# DIRECTIONS
Pull every line that includes the word "click" from the data.

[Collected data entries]
········
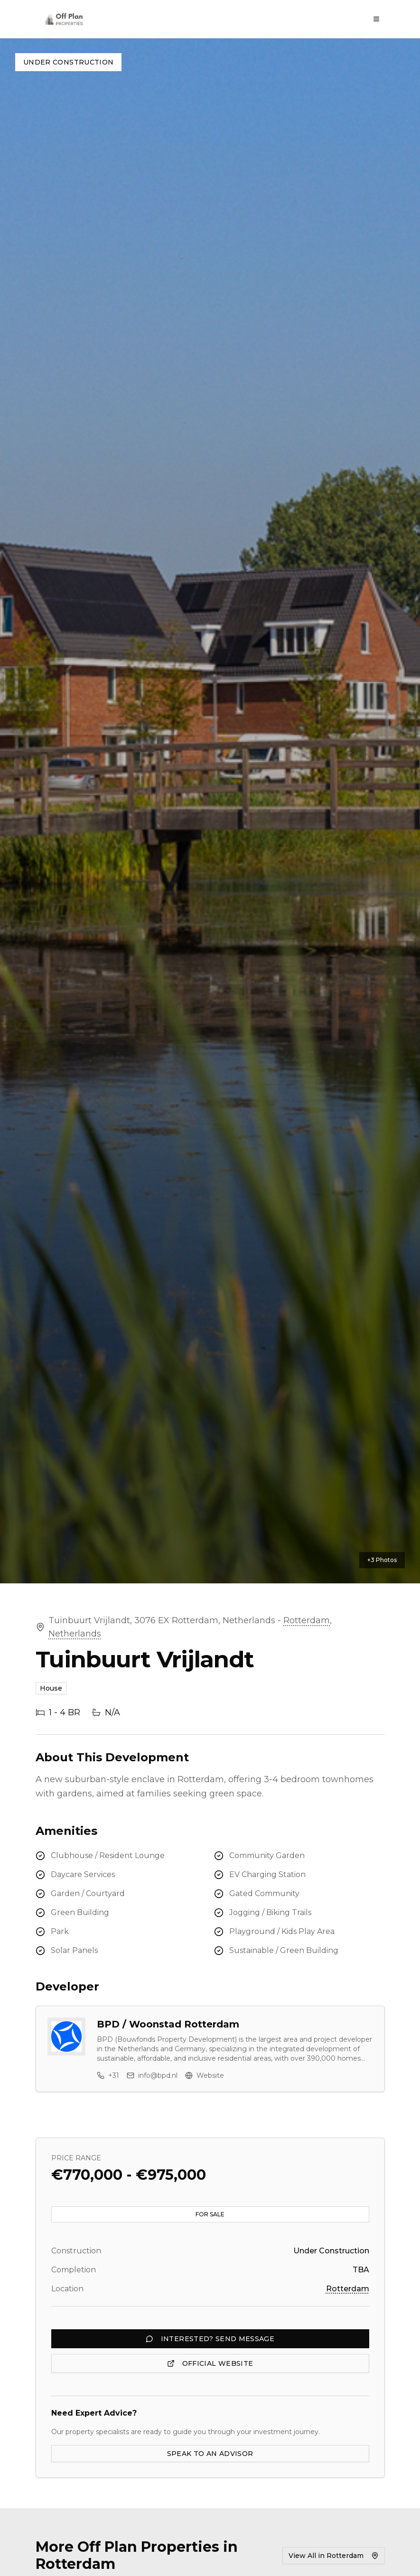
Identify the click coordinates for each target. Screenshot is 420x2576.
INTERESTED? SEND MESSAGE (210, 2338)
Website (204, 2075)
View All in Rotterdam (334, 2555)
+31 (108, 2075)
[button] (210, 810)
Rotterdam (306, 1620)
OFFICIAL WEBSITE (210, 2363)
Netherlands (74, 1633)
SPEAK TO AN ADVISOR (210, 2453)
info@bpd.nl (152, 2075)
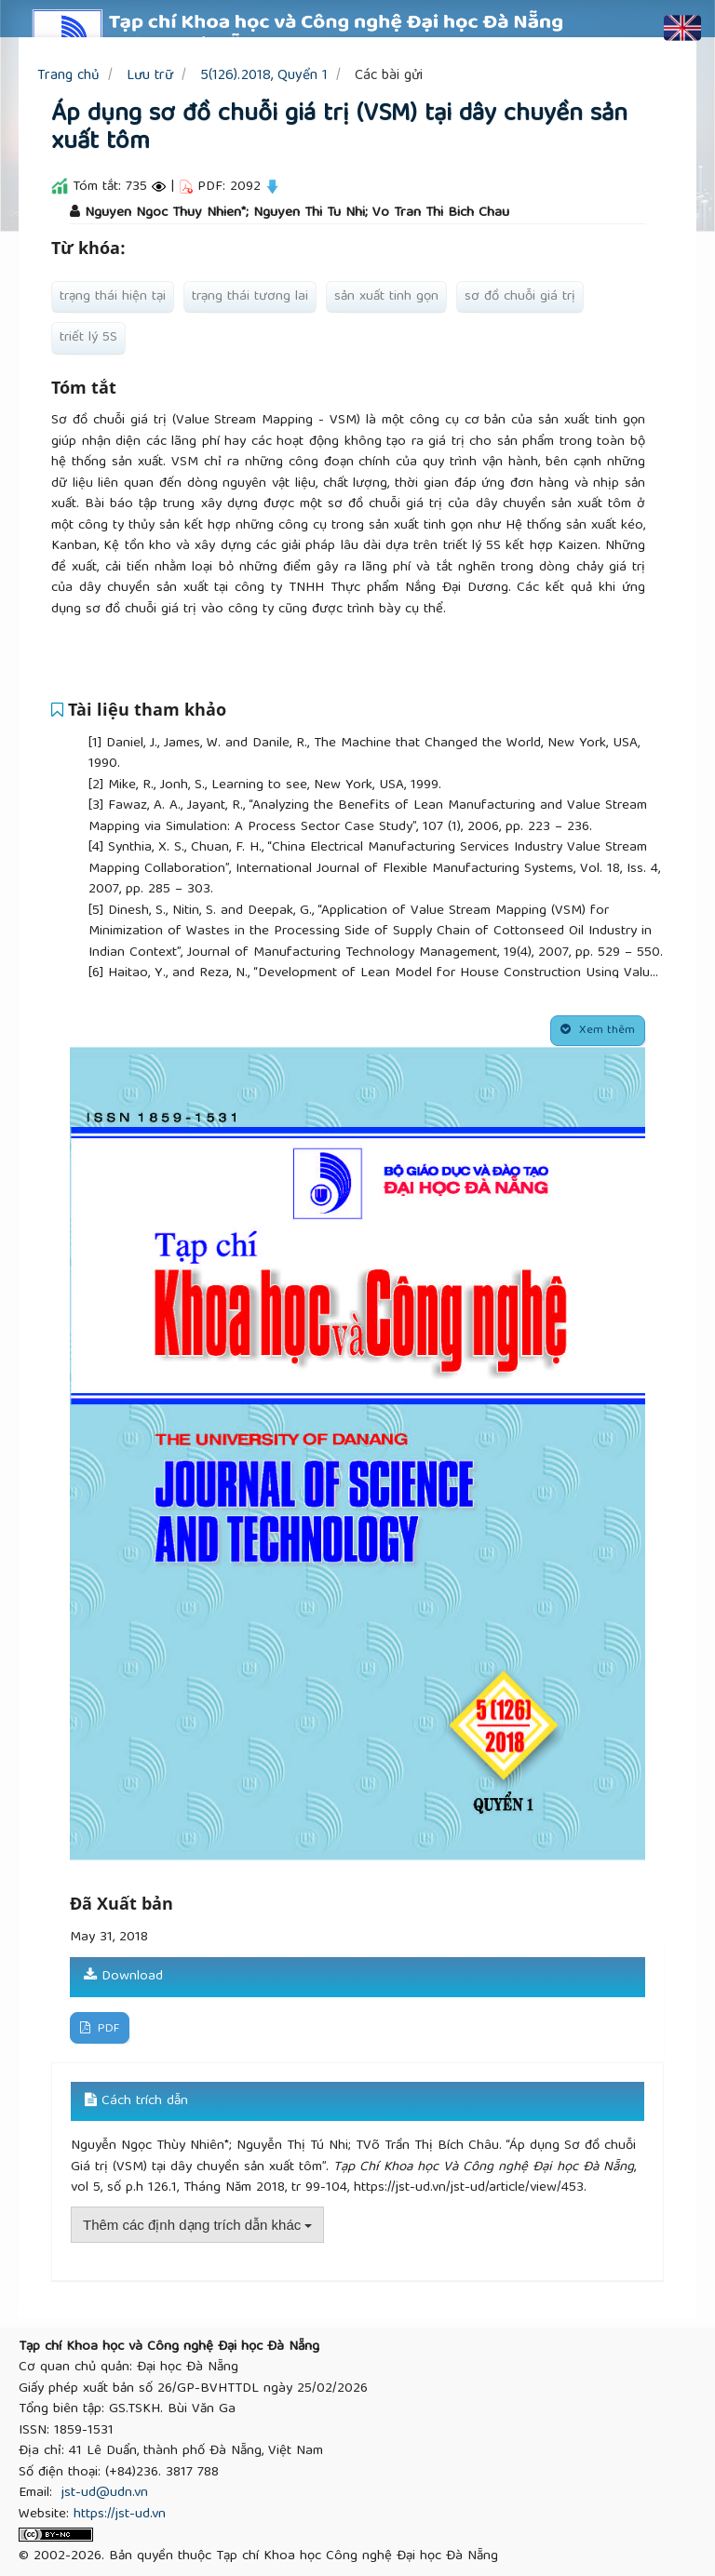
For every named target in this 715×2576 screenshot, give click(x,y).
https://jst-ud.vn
········
# WRITTEN SOLUTION
Identify the click coordinates for each target. Screenshot is 420x2576.
For every named target in this 715×2576 screenshot, give click(x,y).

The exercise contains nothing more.